Task statement
Copy whichever lines of the data hold the word "Please".

--- Extracted information Enclosed Below ---

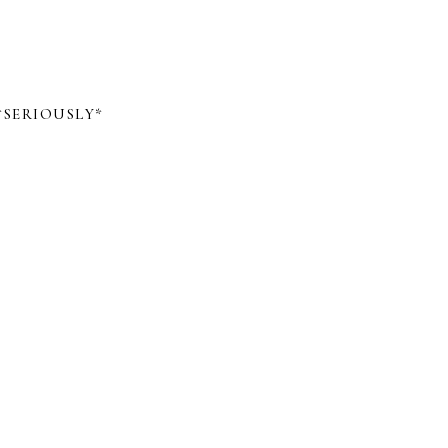
*SERIOUSLY*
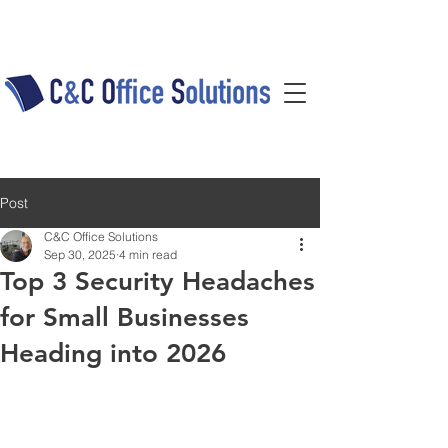
Post
C&C Office Solutions
Sep 30, 2025
4 min read
Top 3 Security Headaches
for Small Businesses
Heading into 2026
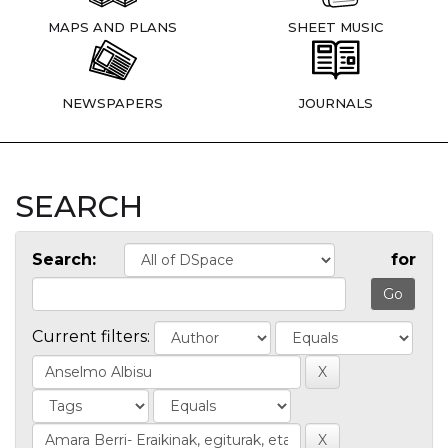
MAPS AND PLANS
SHEET MUSIC
NEWSPAPERS
JOURNALS
SEARCH
Search:
for
Current filters:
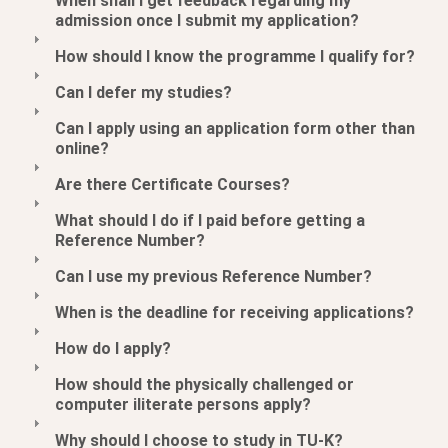
When shall I get feedback regarding my
admission once I submit my application?
How should I know the programme I qualify for?
Can I defer my studies?
Can I apply using an application form other than
online?
Are there Certificate Courses?
What should I do if I paid before getting a
Reference Number?
Can I use my previous Reference Number?
When is the deadline for receiving applications?
How do I apply?
How should the physically challenged or
computer iliterate persons apply?
Why should I choose to study in TU-K?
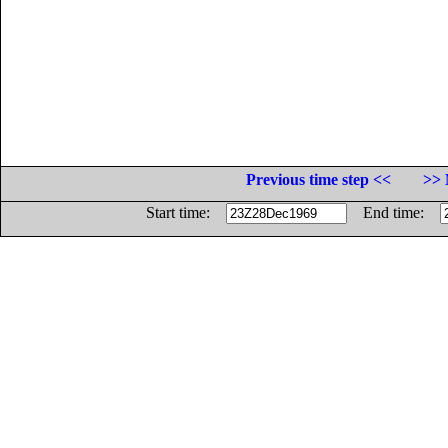
Previous time step <<
>> 
Start time:
End time:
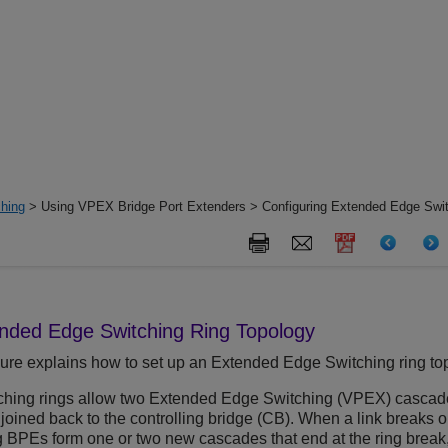
hing
> Using VPEX Bridge Port Extenders > Configuring Extended Edge Swit
nded Edge Switching
Ring Topology
ure explains how to set up an
Extended Edge Switching
ring to
ching
rings allow two
Extended Edge Switching
(VPEX) cascades 
joined back to the controlling bridge (CB). When a link breaks 
 BPEs form one or two new cascades that end at the ring break, 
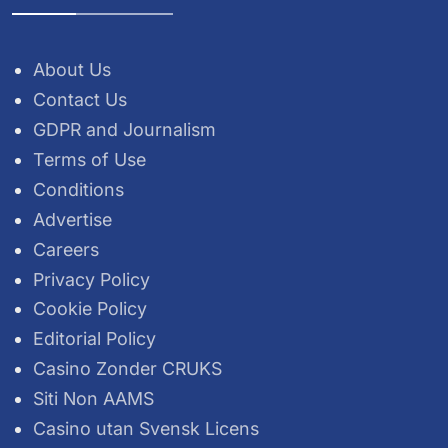
About Us
Contact Us
GDPR and Journalism
Terms of Use
Conditions
Advertise
Careers
Privacy Policy
Cookie Policy
Editorial Policy
Casino Zonder CRUKS
Siti Non AAMS
Casino utan Svensk Licens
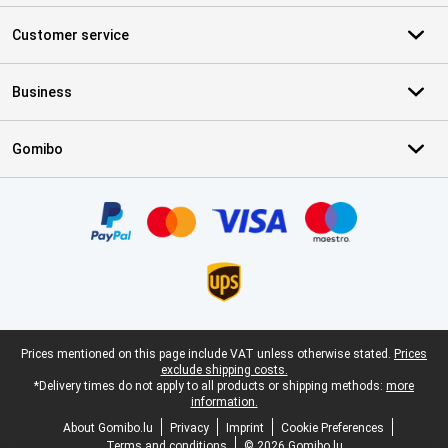
Customer service
Business
Gomibo
Certificates, payment methods, delivery service partners
Legal footer
Prices mentioned on this page include VAT unless otherwise stated.
Prices
exclude shipping costs.
*Delivery times do not apply to all products or shipping methods:
more
information.
About Gomibo.lu
Privacy
Imprint
Cookie Preferences
Terms and conditions
© 2026 Gomibo.lu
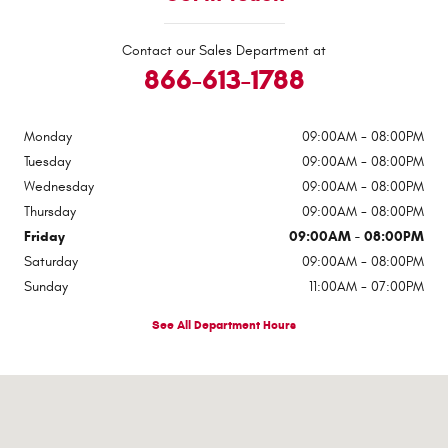
Contact our Sales Department at
866-613-1788
Monday
09:00AM - 08:00PM
Tuesday
09:00AM - 08:00PM
Wednesday
09:00AM - 08:00PM
Thursday
09:00AM - 08:00PM
Friday
09:00AM - 08:00PM
Saturday
09:00AM - 08:00PM
Sunday
11:00AM - 07:00PM
See All Department Hours
Visit us at: 9600 Old Seward Highway Anchorage, AK 99515-2135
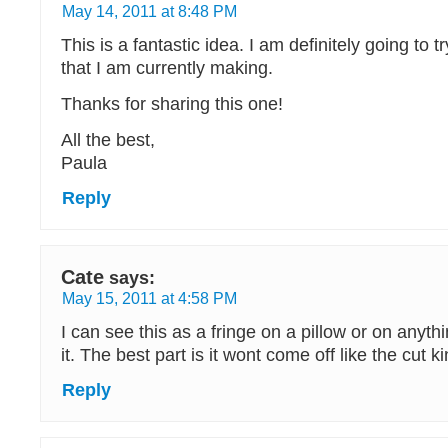
May 14, 2011 at 8:48 PM
This is a fantastic idea. I am definitely going to tr
that I am currently making.
Thanks for sharing this one!
All the best,
Paula
Reply
Cate
says:
May 15, 2011 at 4:58 PM
I can see this as a fringe on a pillow or on anyth
it. The best part is it wont come off like the cut ki
Reply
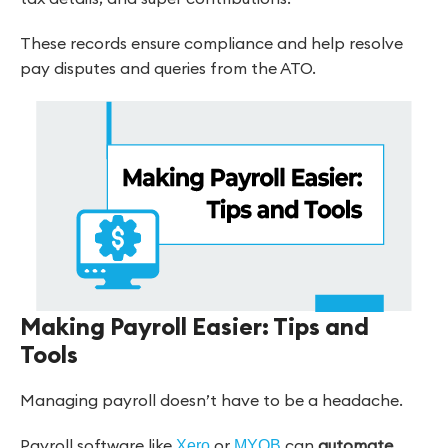
These records ensure compliance and help resolve
pay disputes and queries from the ATO.
Making Payroll Easier: Tips and
Tools
Managing payroll doesn’t have to be a headache.
Payroll software like
or
can
automate
Xero
MYOB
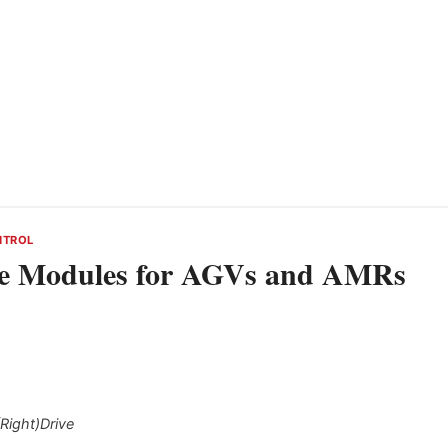
NTROL
ve Modules for AGVs and AMRs
Right)Drive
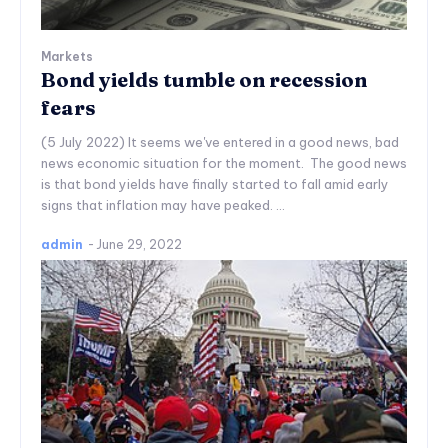
Markets
Bond yields tumble on recession
fears
(5 July 2022) It seems we've entered in a good news, bad
news economic situation for the moment. The good news
is that bond yields have finally started to fall amid early
signs that inflation may have peaked. ...
admin
-
June 29, 2022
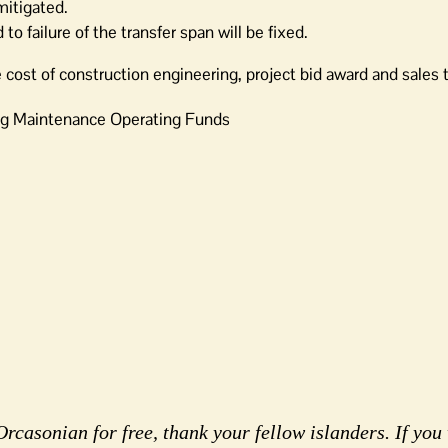
 mitigated.
to failure of the transfer span will be fixed.
e cost of construction engineering, project bid award and sales 
ng Maintenance Operating Funds
rcasonian for free, thank your fellow islanders. If you 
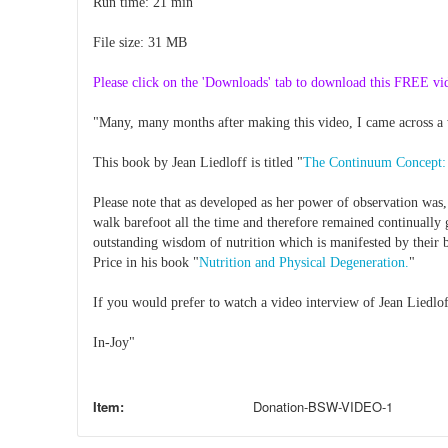
Run time: 21 min
File size: 31 MB
Please click on the 'Downloads' tab to download this FREE vi
"Many, many months after making this video, I came across a 
This book by Jean Liedloff is titled "
The Continuum Concept: 
Please note that as developed as her power of observation was,
walk barefoot all the time and therefore remained continually 
outstanding wisdom of nutrition which is manifested by their 
Price in his book "
Nutrition and Physical Degeneration.
"
If you would prefer to watch a video interview of Jean Liedl
In-Joy"
Item:
Donation-BSW-VIDEO-1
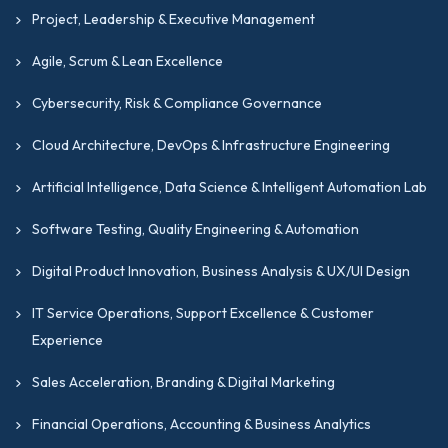
Project, Leadership & Executive Management
Agile, Scrum & Lean Excellence
Cybersecurity, Risk & Compliance Governance
Cloud Architecture, DevOps & Infrastructure Engineering
Artificial Intelligence, Data Science & Intelligent Automation Lab
Software Testing, Quality Engineering & Automation
Digital Product Innovation, Business Analysis & UX/UI Design
IT Service Operations, Support Excellence & Customer
Experience
Sales Acceleration, Branding & Digital Marketing
Financial Operations, Accounting & Business Analytics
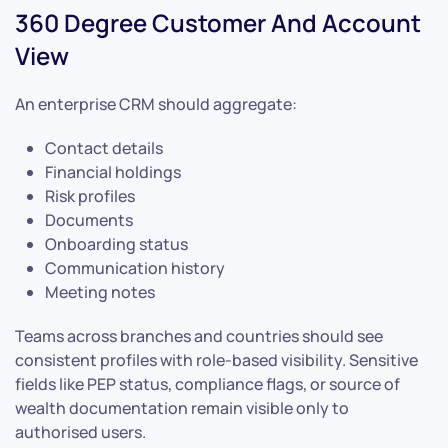
360 Degree Customer And Account
View
An enterprise CRM should aggregate:
Contact details
Financial holdings
Risk profiles
Documents
Onboarding status
Communication history
Meeting notes
Teams across branches and countries should see
consistent profiles with role-based visibility. Sensitive
fields like PEP status, compliance flags, or source of
wealth documentation remain visible only to
authorised users.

--- End of Enclosed Extracted information ---

Final answer
Please click on the 'Downloads' tab to download this FREE vi
Please note that as developed as her power of observation was,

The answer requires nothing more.